Elbe verbindet – Staustufe trennt!
Dessau/Dresden, Freitag, 13. Mai 2011
Schwimmender Protest für eine Herzenssache
Die Dresdner Langstreckenschwimmerin Kirsten Seidel schließt sich der Schwimmaktion von Děčín zum Deutschen Evangelischen Kirchentag in Dresden an.

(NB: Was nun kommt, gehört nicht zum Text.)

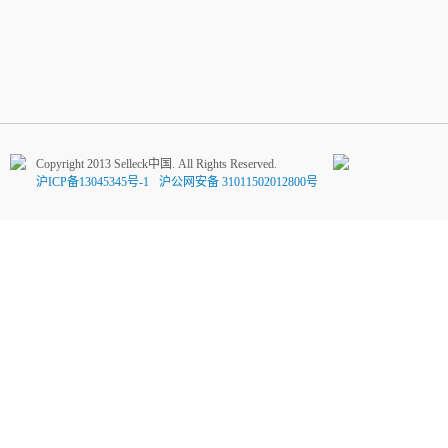
Copyright 2013 Selleck中国. All Rights Reserved.
沪ICP备13045345号-1
沪公网安备 31011502012800号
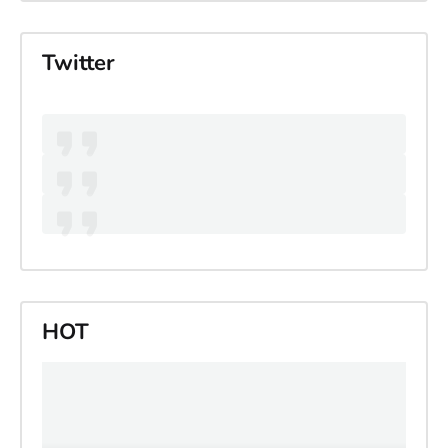
Twitter
HOT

Die Begeisterung für die Elbe und die Möglichkeit für eine Herzenssache ein Zeichen zu setzen zieht weitere Aktive an: Unter dem Motto „Elbe verbindet – Staustufe trennt“ schließt sich die Langstreckenschwimmerin Kirsten Seidel den Sportlern Torsten Kettritz und Claus-Rainer Wolter aus Sachsen-Anhalt an. Am Dienstag, den 31. Mai, starten sie in Děčín. Die Schwimmer wollen am Mittwoch, 1. Juni gegen 15.30 Uhr zeitgleich mit dem Fahrgastschiff der Evangelischen Landeskirche Anhalts „Anhaltische Bo(o)tschaft“ zu Beginn des Deutschen Evangelischen Kirchentags in Dresden ankommen. Die „Anhaltische Bo(o)tschaft“ ist nahe der Carolabrücke am Anleger 9 zu finden.

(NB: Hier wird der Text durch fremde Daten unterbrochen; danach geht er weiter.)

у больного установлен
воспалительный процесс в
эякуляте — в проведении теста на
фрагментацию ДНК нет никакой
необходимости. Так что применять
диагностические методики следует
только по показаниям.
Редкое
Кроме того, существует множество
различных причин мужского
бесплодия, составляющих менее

Die Akteure eint das Anliegen die Elbe als naturnahen Fluss zu erhalten. Sie sehen mit Sorge die Baumaßnahmen, die ihren Fluss verändern; deren Kosten sind hoch, der Nutzen allerdings nicht ersichtlich. Der nahe der deutschen Grenze geplante Bau der Staustufe Děčín ist Anlass für die gemeinsame Schwimmaktion mit den tschechischen Umweltschützern.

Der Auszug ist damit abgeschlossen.